Я признаюсь — страница 18 из 27

После минуты гробовой тишины, когда были слышны лишь звуки столовых приборов, Тома́ изрек, как в набат ударил:

– Ты слишком мягко с ним поступил, Валентин. Ты слишком добрый. Да ему оба колеса надо было продырявить, этому обманщику…


Только что я уложил его спать и, подоткнув одеяло, спросил:

– Скажи-ка, а что значит ОЖ?

– Очки жизни.

– А… Понятно…

– Чем больше у твоего покемона ОЖ, – добавил он, вытащив карточку из-под матраса и показывая мне цифру в правом верхнем углу, – тем он сильнее, понимаешь?

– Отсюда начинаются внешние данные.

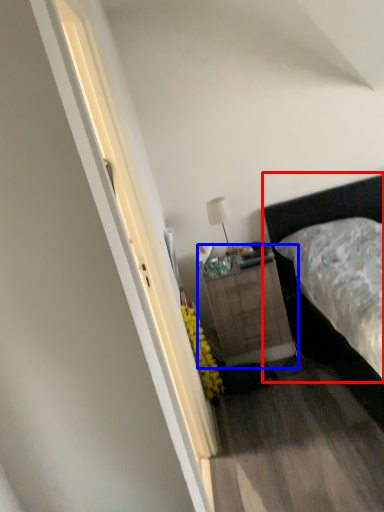 Question: Among these objects, which one is nearest to the camera, bed (highlighted by a red box) or nightstand (highlighted by a blue box)?

Choices:
 (A) bed
 (B) nightstand

Answer: (A)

Я понимал, что сейчас не лучший момент, но не смог удержаться и добавил:

– А у тебя осталась карточка Вигглитафа?

Его лицо тут же помрачнело.

– Да, – прошептал он, – но она полный отстой…

– А давай меняться? – предложил я ему, выключая свет.

– О нет… Я не стану с тобой меняться, я тебе ее просто так отдам. Она ничего не стоит. А зачем она тебе?

– Хочу сохранить ее на память.

– На память о чем? – спросил он, зевая.


Валентин заснул, не дождавшись моего ответа, и слава богу, потому что я и сам его не знал.

Что я мог ему сказать?

На память о тебе. На память обо мне. На память о твоих братьях и вашей маме. На память об этом дне.


Когда я знаю ответы, я пишу отчеты.

Я все время пишу отчеты, этим я зарабатываю на жизнь.

Сейчас почти три часа ночи, в доме все спят, один я все еще сижу за кухонным столом – я только что закончил свой первый экспертный отчет без каких бы то ни было выводов.

Я просто хотел запечатлеть на бумаге все, что случилось со мной сегодня.

Мою семью, мою работу, мои заботы, то, что меня все еще удивляет, и то, что уже нет, мою наивность, мои привилегии, мою удачу…


Мой фундамент.

Мои ОЖ.

Пехотинец

Где вы, Луи?

Где вы теперь и что они с вами сделали?

Они вас кремировали? Они вас похоронили? Можно ли к вам прийти?

И если да, то куда? Где это место?

В Париже? В провинции?


Где вы, и как я должен теперь вас себе представлять?

Под гробовой плитой? В могиле? В урне?

Одетым, напомаженным, лежащим и разлагающимся или же пеплом?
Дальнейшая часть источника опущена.